- Opening Delimiter -

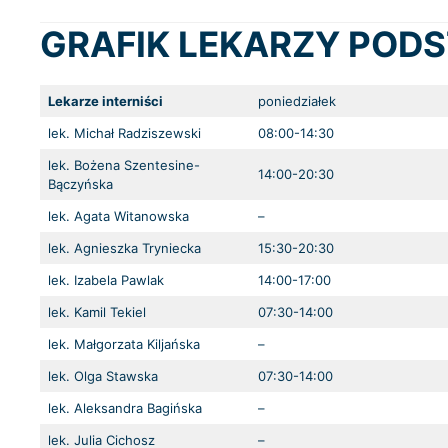
GRAFIK LEKARZY POD
Lekarze interniści
poniedziałek
lek. Michał Radziszewski
08:00-14:30
lek. Bożena Szentesine-
14:00-20:30
Bączyńska
lek. Agata Witanowska
–
lek. Agnieszka Tryniecka
15:30-20:30
lek. Izabela Pawlak
14:00-17:00
lek. Kamil Tekiel
07:30-14:00
lek. Małgorzata Kiljańska
–
lek. Olga Stawska
07:30-14:00
lek. Aleksandra Bagińska
–
lek. Julia Cichosz
–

- Closing Delimiter -

- PROBLEM DETAILS:
Find "08:00-14:30" in the records. Copy its line and every line after it, exactly, through the last one.

- FINISHED EXERCISE:
08:00-14:30
lek. Bożena Szentesine-
14:00-20:30
Bączyńska
lek. Agata Witanowska
–
lek. Agnieszka Tryniecka
15:30-20:30
lek. Izabela Pawlak
14:00-17:00
lek. Kamil Tekiel
07:30-14:00
lek. Małgorzata Kiljańska
–
lek. Olga Stawska
07:30-14:00
lek. Aleksandra Bagińska
–
lek. Julia Cichosz
–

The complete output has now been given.